BEGIN TASK INPUT

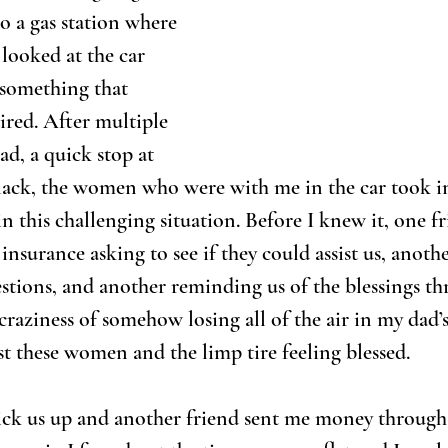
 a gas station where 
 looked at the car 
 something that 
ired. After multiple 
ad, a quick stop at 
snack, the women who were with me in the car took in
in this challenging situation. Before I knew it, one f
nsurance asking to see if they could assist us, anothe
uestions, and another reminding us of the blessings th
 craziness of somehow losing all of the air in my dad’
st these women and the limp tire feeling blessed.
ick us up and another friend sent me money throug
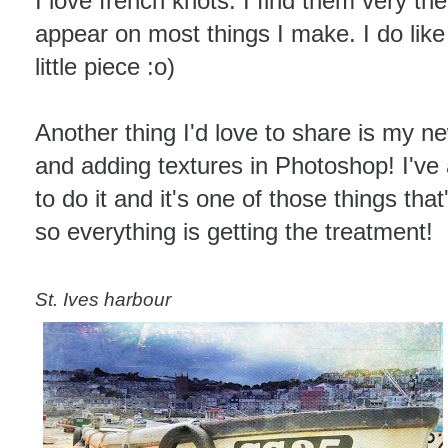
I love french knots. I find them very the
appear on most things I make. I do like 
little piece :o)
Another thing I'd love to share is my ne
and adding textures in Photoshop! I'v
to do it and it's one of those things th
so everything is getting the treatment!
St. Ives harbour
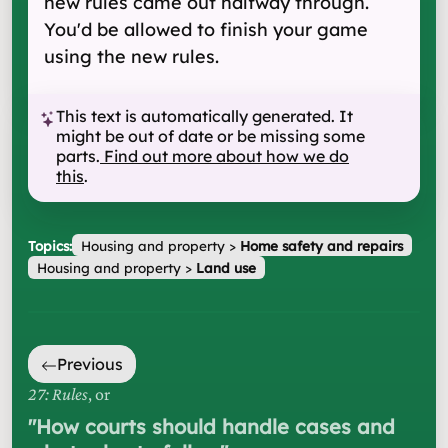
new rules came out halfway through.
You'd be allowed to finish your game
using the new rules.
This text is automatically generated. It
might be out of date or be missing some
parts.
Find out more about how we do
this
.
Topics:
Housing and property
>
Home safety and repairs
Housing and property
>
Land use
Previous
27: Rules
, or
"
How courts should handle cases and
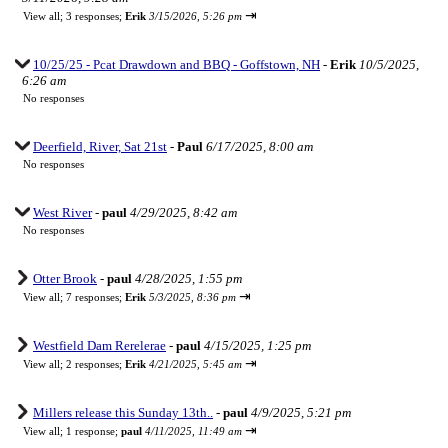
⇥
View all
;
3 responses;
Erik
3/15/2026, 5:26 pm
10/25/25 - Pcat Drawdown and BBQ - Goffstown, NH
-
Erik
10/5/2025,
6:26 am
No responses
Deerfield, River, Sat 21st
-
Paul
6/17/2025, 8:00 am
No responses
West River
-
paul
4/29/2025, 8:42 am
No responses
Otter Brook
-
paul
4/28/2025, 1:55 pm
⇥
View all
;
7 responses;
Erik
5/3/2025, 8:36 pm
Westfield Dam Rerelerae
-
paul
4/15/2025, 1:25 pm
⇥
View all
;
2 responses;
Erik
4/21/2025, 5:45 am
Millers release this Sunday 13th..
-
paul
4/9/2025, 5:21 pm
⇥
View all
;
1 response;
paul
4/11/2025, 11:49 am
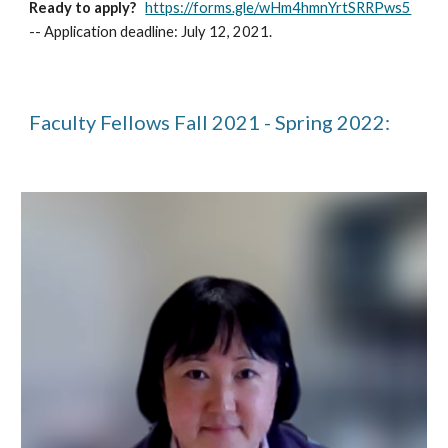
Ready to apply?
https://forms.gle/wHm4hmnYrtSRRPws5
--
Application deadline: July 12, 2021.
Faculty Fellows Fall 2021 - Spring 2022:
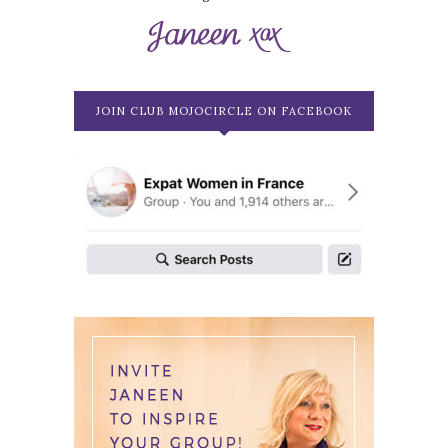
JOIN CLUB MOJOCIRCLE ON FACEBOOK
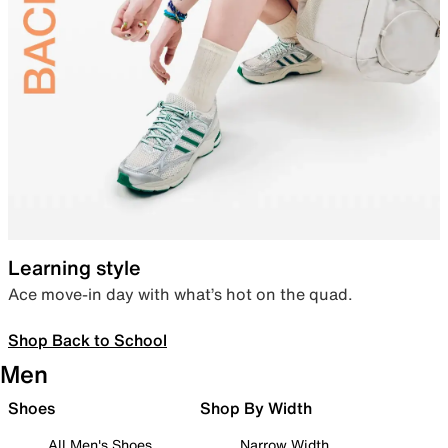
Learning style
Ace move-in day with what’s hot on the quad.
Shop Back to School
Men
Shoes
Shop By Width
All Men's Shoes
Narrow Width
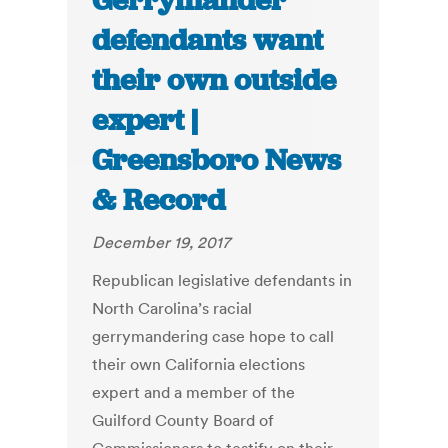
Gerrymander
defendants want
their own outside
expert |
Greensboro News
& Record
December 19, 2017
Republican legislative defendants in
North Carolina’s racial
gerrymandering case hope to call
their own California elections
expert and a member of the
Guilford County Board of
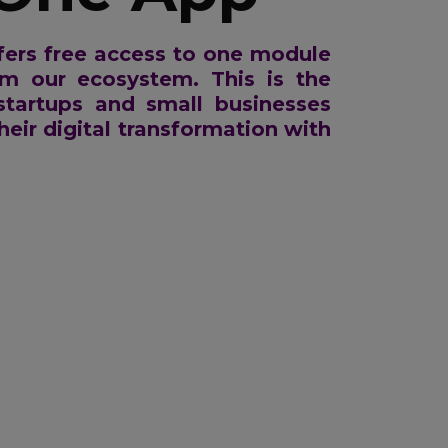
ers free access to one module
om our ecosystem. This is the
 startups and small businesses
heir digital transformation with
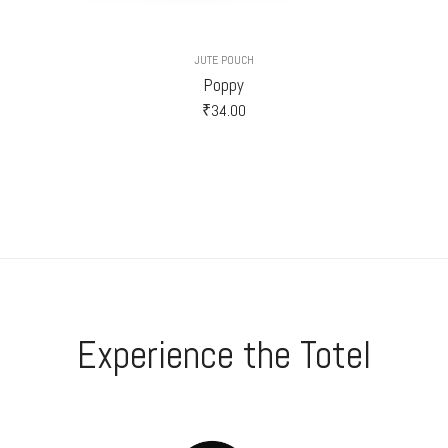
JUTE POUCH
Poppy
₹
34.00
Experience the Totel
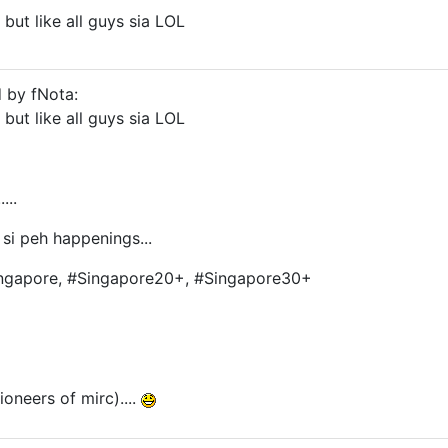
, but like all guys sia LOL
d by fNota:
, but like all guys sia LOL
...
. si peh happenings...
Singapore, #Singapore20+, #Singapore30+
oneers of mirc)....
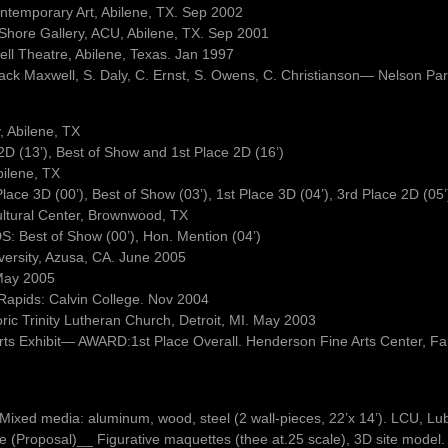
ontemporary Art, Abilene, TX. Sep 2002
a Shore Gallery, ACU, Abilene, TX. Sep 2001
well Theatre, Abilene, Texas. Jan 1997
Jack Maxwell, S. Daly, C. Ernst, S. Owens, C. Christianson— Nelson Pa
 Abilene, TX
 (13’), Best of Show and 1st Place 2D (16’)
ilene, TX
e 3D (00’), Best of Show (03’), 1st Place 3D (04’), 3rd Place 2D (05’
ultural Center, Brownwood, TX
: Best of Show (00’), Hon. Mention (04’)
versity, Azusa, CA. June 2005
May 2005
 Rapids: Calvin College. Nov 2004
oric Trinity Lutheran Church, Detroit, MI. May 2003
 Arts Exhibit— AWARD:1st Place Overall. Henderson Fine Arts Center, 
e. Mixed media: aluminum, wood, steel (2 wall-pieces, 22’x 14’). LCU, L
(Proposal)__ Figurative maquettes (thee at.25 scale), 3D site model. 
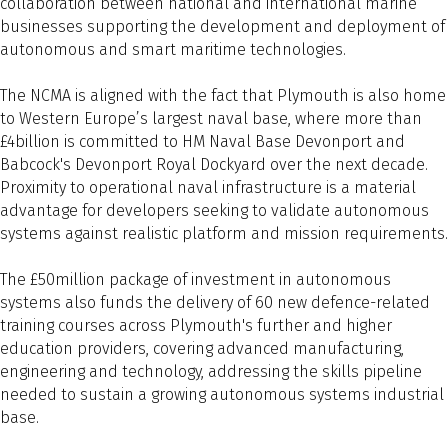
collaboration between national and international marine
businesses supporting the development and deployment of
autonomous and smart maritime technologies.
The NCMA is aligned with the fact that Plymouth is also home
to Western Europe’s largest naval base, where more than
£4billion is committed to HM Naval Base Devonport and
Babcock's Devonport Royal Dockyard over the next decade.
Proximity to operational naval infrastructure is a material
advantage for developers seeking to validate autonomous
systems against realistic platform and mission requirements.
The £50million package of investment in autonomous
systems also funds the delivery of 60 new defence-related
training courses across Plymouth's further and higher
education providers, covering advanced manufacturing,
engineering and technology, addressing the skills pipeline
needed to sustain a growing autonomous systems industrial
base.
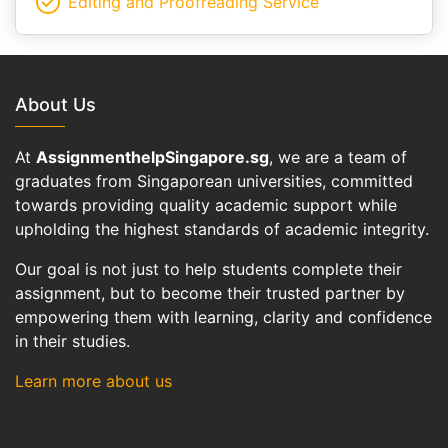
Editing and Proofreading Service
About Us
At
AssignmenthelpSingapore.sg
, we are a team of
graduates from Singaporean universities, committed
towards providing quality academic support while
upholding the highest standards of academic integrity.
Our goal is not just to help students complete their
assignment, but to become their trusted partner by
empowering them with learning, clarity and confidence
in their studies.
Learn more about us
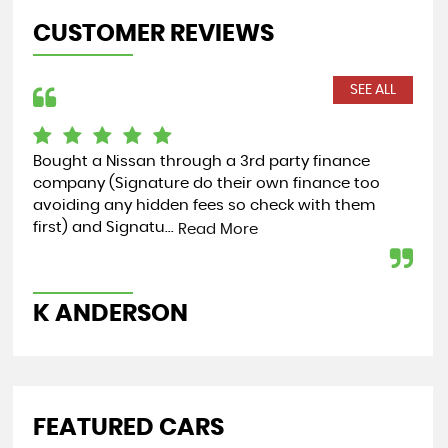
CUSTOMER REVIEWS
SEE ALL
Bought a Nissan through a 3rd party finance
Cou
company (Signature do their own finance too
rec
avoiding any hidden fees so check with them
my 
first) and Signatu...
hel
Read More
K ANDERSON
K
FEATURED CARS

END TASK INPUT

Among the records above, find each line holding "where" and list it.

 a gas station where 
to Western Europe’s largest naval base, where more than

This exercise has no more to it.